**Task to complete**
State how many lines in the entries below hold the word "ทธรณ", with nothing besides the number.

**Material for the task**
=== Section Start ===
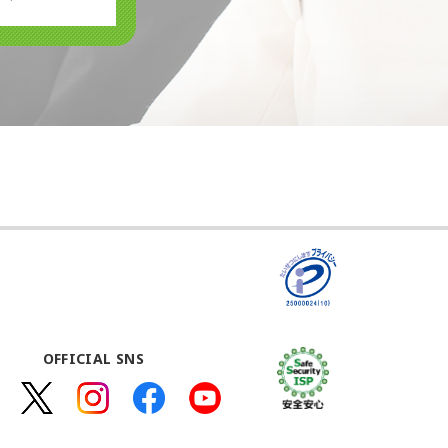
OFFICIAL SNS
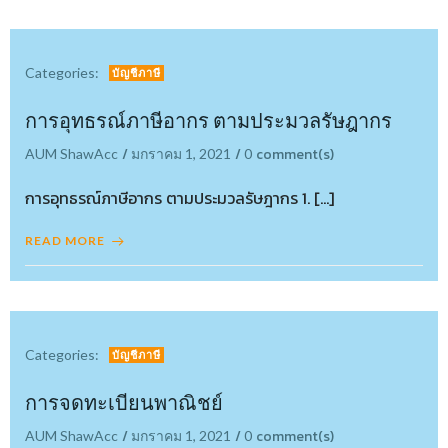
Categories:
บัญชีภาษี
การอุทธรณ์ภาษีอากร ตามประมวลรัษฎากร
/
/
comment(s)
AUM ShawAcc
มกราคม 1, 2021
0
การอุทธรณ์ภาษีอากร ตามประมวลรัษฎากร 1. […]
READ MORE
Categories:
บัญชีภาษี
การจดทะเบียนพาณิชย์
/
/
comment(s)
AUM ShawAcc
มกราคม 1, 2021
0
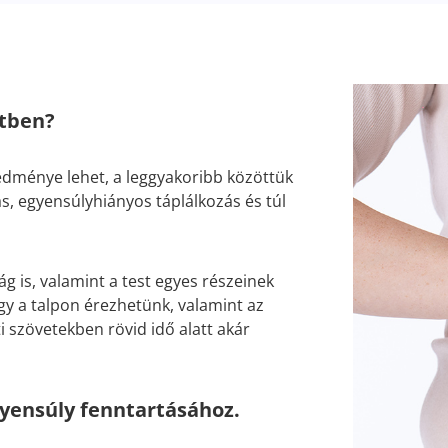
stben?
dménye lehet, a leggyakoribb közöttük
ás, egyensúlyhiányos táplálkozás és túl
g is, valamint a test egyes részeinek
y a talpon érezhetünk, valamint az
i szövetekben rövid idő alatt akár
yensúly fenntartásához.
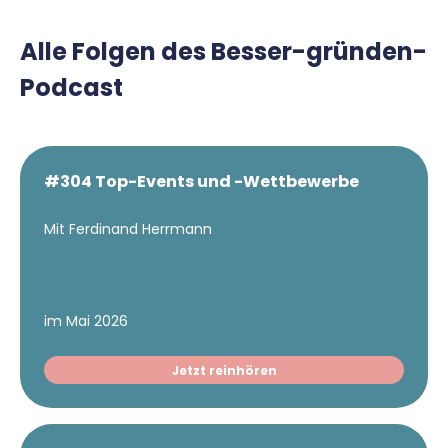
Alle Folgen des Besser-gründen-
Podcast
#304 Top-Events und -Wettbewerbe
Mit Ferdinand Herrmann
im Mai 2026
Jetzt reinhören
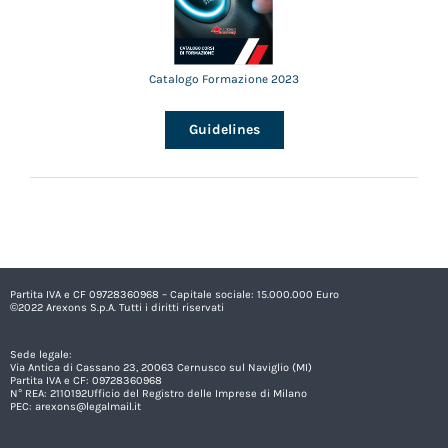
Catalogo Formazione 2023
Guidelines
Partita IVA e CF 09728360968 – Capitale sociale: 15.000.000 Euro
©2022 Arexons S.p.A. Tutti i diritti riservati
Sede legale:
Via Antica di Cassano 23, 20063 Cernusco sul Naviglio (MI)
Partita IVA e CF: 09728360968
N° REA: 2110192Ufficio del Registro delle Imprese di Milano
PEC:
arexons@legalmail.it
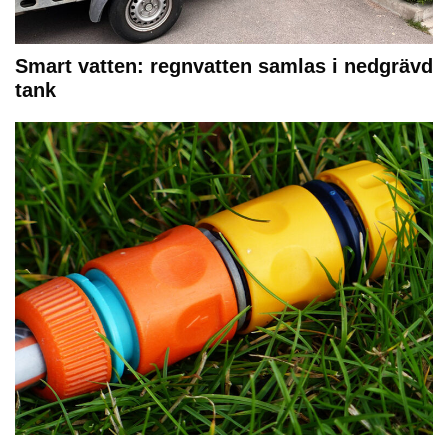
Smart vatten: regnvatten samlas i nedgrävd
tank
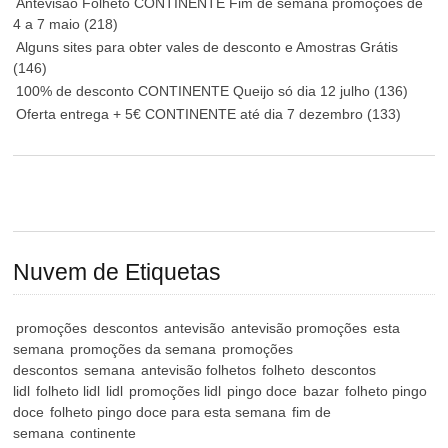
Antevisão Folheto CONTINENTE Fim de semana promoções de
4 a 7 maio
(218)
Alguns sites para obter vales de desconto e Amostras Grátis
(146)
100% de desconto CONTINENTE Queijo só dia 12 julho
(136)
Oferta entrega + 5€ CONTINENTE até dia 7 dezembro
(133)
Nuvem de Etiquetas
promoções
descontos
antevisão
antevisão promoções
esta
semana
promoções da semana
promoções
descontos
semana
antevisão folhetos
folheto
descontos
lidl
folheto lidl
lidl
promoções lidl
pingo doce
bazar
folheto pingo
doce
folheto pingo doce para esta semana
fim de
semana
continente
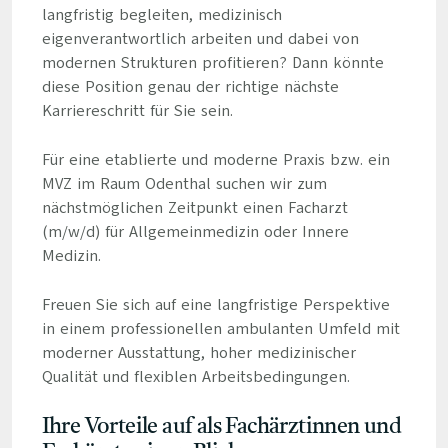
langfristig begleiten, medizinisch
eigenverantwortlich arbeiten und dabei von
modernen Strukturen profitieren? Dann könnte
diese Position genau der richtige nächste
Karriereschritt für Sie sein.
Für eine etablierte und moderne Praxis bzw. ein
MVZ im Raum Odenthal suchen wir zum
nächstmöglichen Zeitpunkt einen Facharzt
(m/w/d) für Allgemeinmedizin oder Innere
Medizin.
Freuen Sie sich auf eine langfristige Perspektive
in einem professionellen ambulanten Umfeld mit
moderner Ausstattung, hoher medizinischer
Qualität und flexiblen Arbeitsbedingungen.
Ihre Vorteile auf als Fachärztinnen und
=== Section End ===
**Exercise answer**
2